* [INSTRUCTIONS TO FOLLOW]
Of all the lines in this material, how many have the word "Retirada"? Give only the number.

========

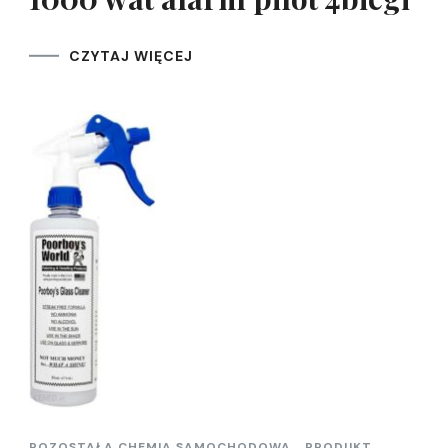
CZYTAJ WIĘCEJ
POZOSTAŁA CHEMIA SAMOCHODOWA
PRODUKT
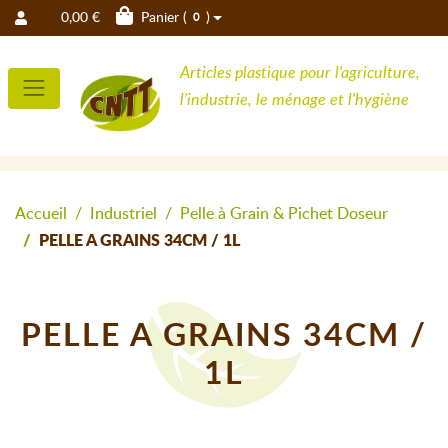
0,00 €
Panier (
)
0
Articles plastique pour l'agriculture,
l'industrie, le ménage et l'hygiène
Accueil
Industriel
Pelle à Grain & Pichet Doseur
PELLE A GRAINS 34CM / 1L
PELLE A GRAINS 34CM /
1L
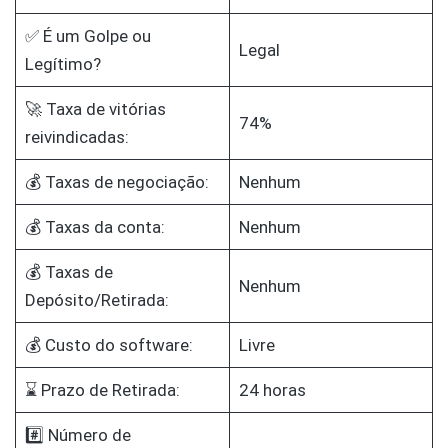
✅ É um Golpe ou
Legal
Legítimo?
🚀 Taxa de vitórias
74%
reivindicadas:
💰 Taxas de negociação:
Nenhum
💰 Taxas da conta:
Nenhum
💰 Taxas de
Nenhum
Depósito/Retirada:
💰 Custo do software:
Livre
⌛ Prazo de Retirada:
24 horas
#️⃣ Número de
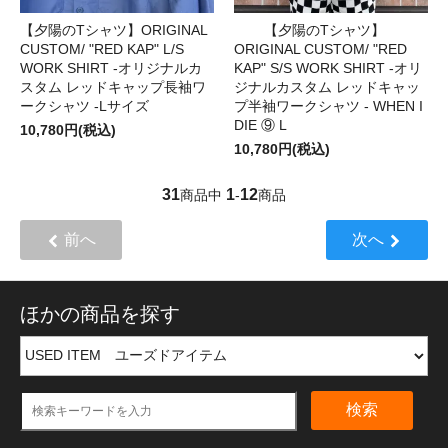
【夕陽のTシャツ】ORIGINAL
【夕陽のTシャツ】
CUSTOM/ "RED KAP" L/S
ORIGINAL CUSTOM/ "RED
WORK SHIRT -オリジナルカ
KAP" S/S WORK SHIRT -オリ
スタム レッドキャップ長袖ワ
ジナルカスタム レッドキャッ
ークシャツ -Lサイズ
プ半袖ワークシャツ - WHEN I
DIE ⑨ L
10,780円(税込)
10,780円(税込)
31
1
12
商品中
-
商品
前へ
次へ
ほかの商品を探す
検索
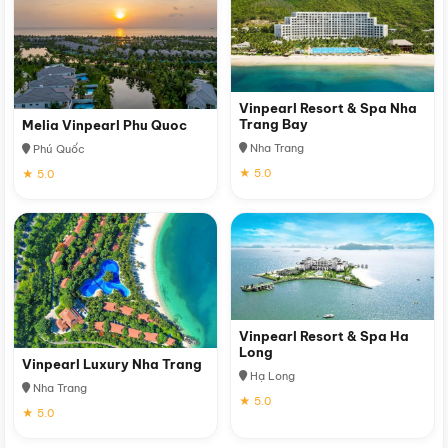
Vinpearl Resort & Spa Nha
Trang Bay
Melia Vinpearl Phu Quoc
Nha Trang
Phú Quốc
★ 5.0
★ 5.0
Vinpearl Resort & Spa Ha
Long
Vinpearl Luxury Nha Trang
Hạ Long
Nha Trang
★ 5.0
★ 5.0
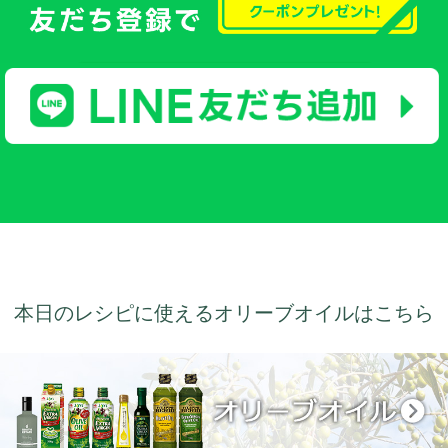
本日のレシピに使えるオリーブオイルはこちら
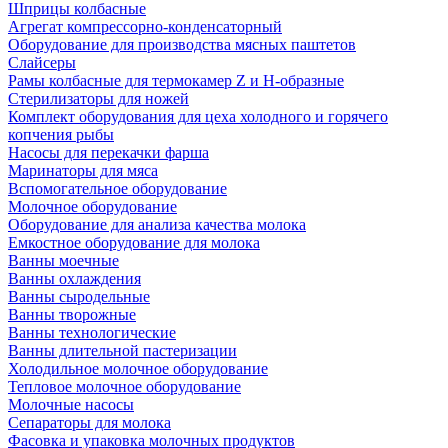
Шприцы колбасные
Агрегат компрессорно-конденсаторный
Оборудование для производства мясных паштетов
Слайсеры
Рамы колбасные для термокамер Z и H-образные
Стерилизаторы для ножей
Комплект оборудования для цеха холодного и горячего
копчения рыбы
Насосы для перекачки фарша
Маринаторы для мяса
Вспомогательное оборудование
Молочное оборудование
Оборудование для анализа качества молока
Емкостное оборудование для молока
Ванны моечные
Ванны охлаждения
Ванны сыродельные
Ванны творожные
Ванны технологические
Ванны длительной пастеризации
Холодильное молочное оборудование
Тепловое молочное оборудование
Молочные насосы
Сепараторы для молока
Фасовка и упаковка молочных продуктов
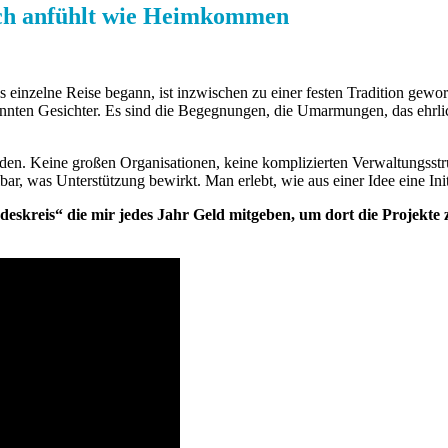
ich anfühlt wie Heimkommen
 einzelne Reise begann, ist inzwischen zu einer festen Tradition gewor
annten Gesichter. Es sind die Begegnungen, die Umarmungen, das ehrl
den. Keine großen Organisationen, keine komplizierten Verwaltungsstruk
r, was Unterstützung bewirkt. Man erlebt, wie aus einer Idee eine Init
eskreis“ die mir jedes Jahr Geld mitgeben, um dort die Projekte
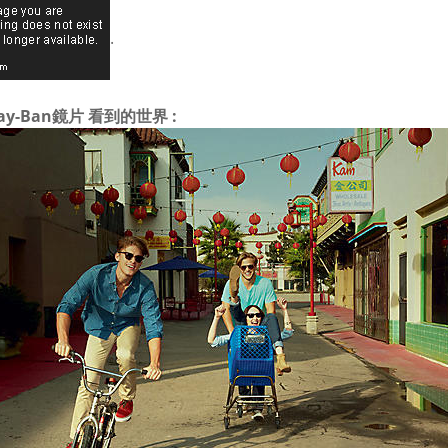
.
ay-Ban鏡片 看到的世界 :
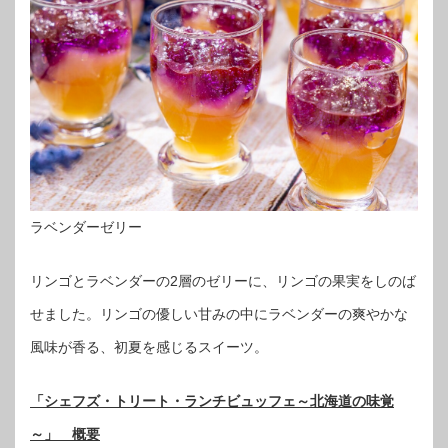
ラベンダーゼリー
リンゴとラベンダーの2層のゼリーに、リンゴの果実をしのば
せました。リンゴの優しい甘みの中にラベンダーの爽やかな
風味が香る、初夏を感じるスイーツ。
「シェフズ・トリート・ランチビュッフェ～北海道の味覚
～」 概要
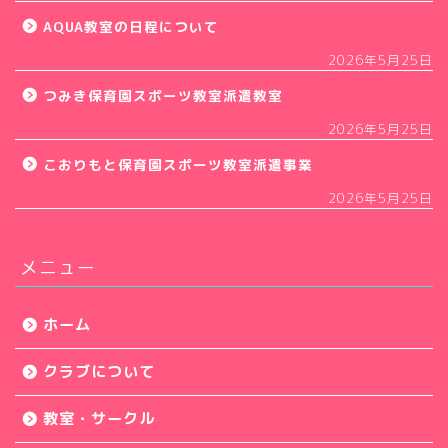
AQUA教室の日程について
2026年5月25日
つみき保育園スポーツ教室派遣教室
2026年5月25日
こおりもと保育園スポーツ教室派遣事業
2026年5月25日
メニュー
ホーム
クラブについて
教室・サークル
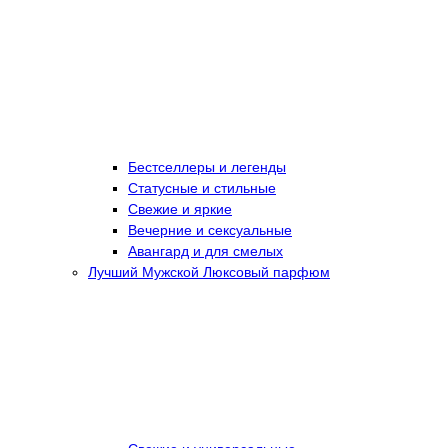
Бестселлеры и легенды
Статусные и стильные
Свежие и яркие
Вечерние и сексуальные
Авангард и для смелых
Лучший Мужской Люксовый парфюм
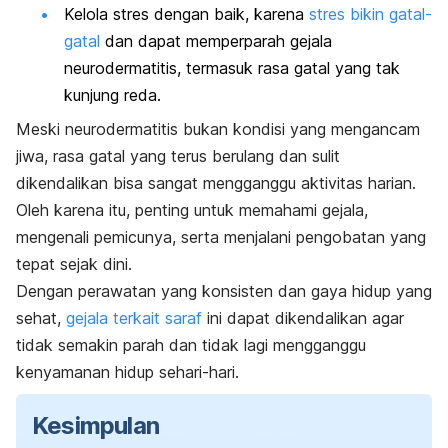
Kelola stres dengan baik, karena
stres bikin gatal-
gatal
dan dapat memperparah gejala
neurodermatitis, termasuk rasa gatal yang tak
kunjung reda.
Meski neurodermatitis bukan kondisi yang mengancam
jiwa, rasa gatal yang terus berulang dan sulit
dikendalikan bisa sangat mengganggu aktivitas harian.
Oleh karena itu, penting untuk memahami gejala,
mengenali pemicunya, serta menjalani pengobatan yang
tepat sejak dini.
Dengan perawatan yang konsisten dan gaya hidup yang
sehat,
gejala terkait saraf
ini dapat dikendalikan agar
tidak semakin parah dan tidak lagi mengganggu
kenyamanan hidup sehari-hari.
Kesimpulan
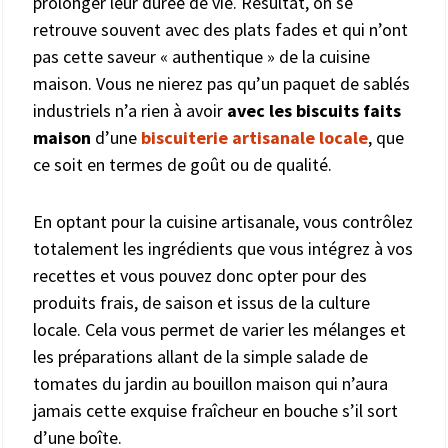
prolonger leur durée de vie. Résultat, on se
retrouve souvent avec des plats fades et qui n’ont
pas cette saveur « authentique » de la cuisine
maison. Vous ne nierez pas qu’un paquet de sablés
industriels n’a rien à avoir
avec les biscuits faits
maison
d’une
biscuiterie artisanale locale
, que
ce soit en termes de goût ou de qualité.
En optant pour la cuisine artisanale, vous contrôlez
totalement les ingrédients que vous intégrez à vos
recettes et vous pouvez donc opter pour des
produits frais, de saison et issus de la culture
locale. Cela vous permet de varier les mélanges et
les préparations allant de la simple salade de
tomates du jardin au bouillon maison qui n’aura
jamais cette exquise fraîcheur en bouche s’il sort
d’une boîte.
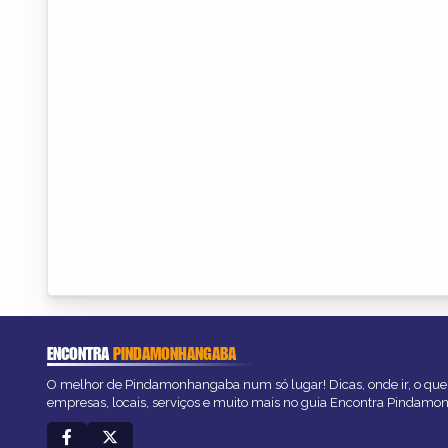
ENCONTRA
PINDAMONHANGABA
O melhor de Pindamonhangaba num só lugar! Dicas, onde ir, o que 
empresas, locais, serviços e muito mais no guia Encontra Pindam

========

* [TASK ANSWER]
2